• _Task brief_
For each entry, restate it word for word while omitting any image it holds.

[[ Data shown open ]]

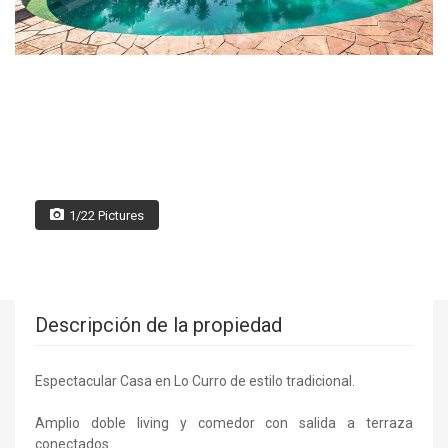
1/22 Pictures
Descripción de la propiedad
Espectacular Casa en Lo Curro de estilo tradicional.
Amplio doble living y comedor con salida a terraza
conectados.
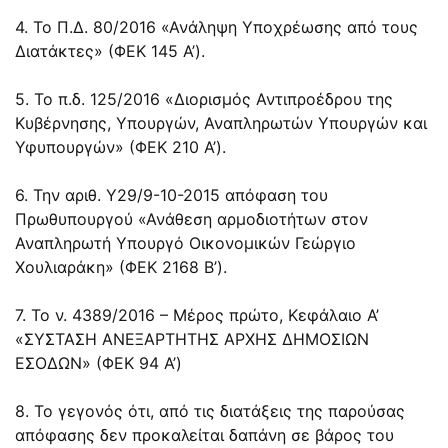
4. Το Π.Δ. 80/2016 «Ανάληψη Υποχρέωσης από τους
Διατάκτες» (ΦΕΚ 145 Α’).
5. Το π.δ. 125/2016 «Διορισμός Αντιπροέδρου της
Κυβέρνησης, Υπουργών, Αναπληρωτών Υπουργών και
Υφυπουργών» (ΦΕΚ 210 Α’).
6. Την αριθ. Υ29/9-10-2015 απόφαση του
Πρωθυπουργού «Ανάθεση αρμοδιοτήτων στον
Αναπληρωτή Υπουργό Οικονομικών Γεώργιο
Χουλιαράκη» (ΦΕΚ 2168 Β’).
7. Το ν. 4389/2016 – Μέρος πρώτο, Κεφάλαιο Α’
«ΣΥΣΤΑΣΗ ΑΝΕΞΑΡΤΗΤΗΣ ΑΡΧΗΣ ΔΗΜΟΣΙΩΝ
ΕΣΟΔΩΝ» (ΦΕΚ 94 Α’)
8. Το γεγονός ότι, από τις διατάξεις της παρούσας
απόφασης δεν προκαλείται δαπάνη σε βάρος του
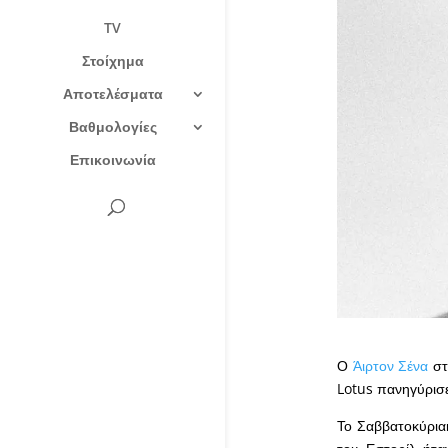
TV
Στοίχημα
Αποτελέσματα
Βαθμολογίες
Επικοινωνία
Ο
Άιρτον Σένα
στ
Lotus πανηγύρισ
Το Σαββατοκύριακ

[[ Data shown closed ]]

• _Response below_
1/22 Pictures
Descripción de la propiedad
Espectacular Casa en Lo Curro de estilo tradicional.
Amplio doble living y comedor con salida a terraza
conectados.
4. Το Π.Δ. 80/2016 «Ανάληψη Υποχρέωσης από τους
Διατάκτες» (ΦΕΚ 145 Α’).
5. Το π.δ. 125/2016 «Διορισμός Αντιπροέδρου της
Κυβέρνησης, Υπουργών, Αναπληρωτών Υπουργών και
Υφυπουργών» (ΦΕΚ 210 Α’).
6. Την αριθ. Υ29/9-10-2015 απόφαση του
Πρωθυπουργού «Ανάθεση αρμοδιοτήτων στον
Αναπληρωτή Υπουργό Οικονομικών Γεώργιο
Χουλιαράκη» (ΦΕΚ 2168 Β’).
7. Το ν. 4389/2016 – Μέρος πρώτο, Κεφάλαιο Α’
«ΣΥΣΤΑΣΗ ΑΝΕΞΑΡΤΗΤΗΣ ΑΡΧΗΣ ΔΗΜΟΣΙΩΝ
ΕΣΟΔΩΝ» (ΦΕΚ 94 Α’)
8. Το γεγονός ότι, από τις διατάξεις της παρούσας
απόφασης δεν προκαλείται δαπάνη σε βάρος του
TV
Στοίχημα
Αποτελέσματα
Βαθμολογίες
Επικοινωνία
Ο
Άιρτον Σένα
στ
Lotus πανηγύρισ
Το Σαββατοκύριακ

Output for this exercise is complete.